St Charles County police said in a post on Facebook they responded to a medical emergency at a home at approximately 12.40pm local time: “Inside the home, first responders observed an unresponsive man and immediately administered lifesaving techniques. Unfortunately, the 90-year-old man could not be revived and was pronounced deceased at 1.26pm.”
Musicians of all genres and ages paid tribute to the legend: “Chuck Berry was rock’s greatest practitioner, guitarist, and the greatest pure rock ‘n’ roll writer who ever lived,” said Bruce Springsteen.
Chuck Berry was born the son of a deacon in a middle-class neighborhood of St Louis in 1926, and picked up the guitar in high school, playing at parties and developing his flourishes as a performer. As a teenager he was arrested for attempted robbery and served three years in reform school, after which he worked on an assembly line at a General Motors factory.

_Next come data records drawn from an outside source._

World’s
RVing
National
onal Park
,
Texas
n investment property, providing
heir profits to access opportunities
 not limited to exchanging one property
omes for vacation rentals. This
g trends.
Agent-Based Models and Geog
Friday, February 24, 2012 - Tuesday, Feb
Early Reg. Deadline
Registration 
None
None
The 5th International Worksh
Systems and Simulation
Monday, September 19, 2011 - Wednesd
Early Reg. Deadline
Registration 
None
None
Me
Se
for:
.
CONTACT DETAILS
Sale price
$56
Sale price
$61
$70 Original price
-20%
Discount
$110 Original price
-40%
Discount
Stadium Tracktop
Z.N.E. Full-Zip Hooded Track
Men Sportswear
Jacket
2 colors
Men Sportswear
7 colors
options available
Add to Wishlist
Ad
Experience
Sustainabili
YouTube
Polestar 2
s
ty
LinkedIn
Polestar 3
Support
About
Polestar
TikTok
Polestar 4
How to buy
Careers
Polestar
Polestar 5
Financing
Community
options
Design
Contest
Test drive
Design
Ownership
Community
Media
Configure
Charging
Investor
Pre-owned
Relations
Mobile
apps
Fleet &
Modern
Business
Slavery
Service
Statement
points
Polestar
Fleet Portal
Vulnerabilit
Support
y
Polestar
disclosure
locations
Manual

He turned to music full-time in the 1950s. His break came in 1955 when he met blues musician Muddy Waters and producer Leonard Chess, who formed the Chess record label in Chicago. For the remainder of the decade Chuck Berry merged the country and blues songs of the south with pop sensibilities starting to echo on the radio. He recorded some of his most famous hits in the 1950s, including Rock & Roll Music, Roll Over Beethoven, Johnny B Goode, Maybellene and School Days.
Chuck Berry’s music was a hugely influential figure for generations of rock musicians who followed him, many of whom recognised him during their lifetimes. “If you had to give rock’n’roll another name, you might call it Chuck Berry,” John Lennon once famously said.

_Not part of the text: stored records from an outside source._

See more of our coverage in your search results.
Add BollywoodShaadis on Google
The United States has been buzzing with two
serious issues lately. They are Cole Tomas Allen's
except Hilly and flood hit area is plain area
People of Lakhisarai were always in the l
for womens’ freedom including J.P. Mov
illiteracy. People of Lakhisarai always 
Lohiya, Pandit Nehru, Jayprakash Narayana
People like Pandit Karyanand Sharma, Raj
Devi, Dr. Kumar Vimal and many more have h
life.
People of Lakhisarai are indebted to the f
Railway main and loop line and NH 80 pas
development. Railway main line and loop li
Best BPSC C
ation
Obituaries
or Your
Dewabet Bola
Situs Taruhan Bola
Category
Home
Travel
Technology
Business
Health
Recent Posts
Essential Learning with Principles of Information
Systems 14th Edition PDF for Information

In 1972, he released his only No1 single, the novelty My Ding-a-Ling, which for my generation born in the 1960s is the song most synonymous with Chuck Berry. He continued playing sporadic concerts, often with the most famous rock stars of each era. Alongside his continued success, though, Chuck Berry continued running afoul of authorities.
In 2016, he announced his first studio album since 1979, to be titled Chuck and featuring his children on guitar and harmonica. “My darlin’ I’m growing old,” Chuck Berry said in a press release for the record, speaking to Toddy Berry, his wife of 68 years. “I’ve worked on this record for a long time. Now I can hang up my shoes!”
And a few months later in March 2017 he hung up his shoes and guitar for the last time…..RIP Chuck Berry.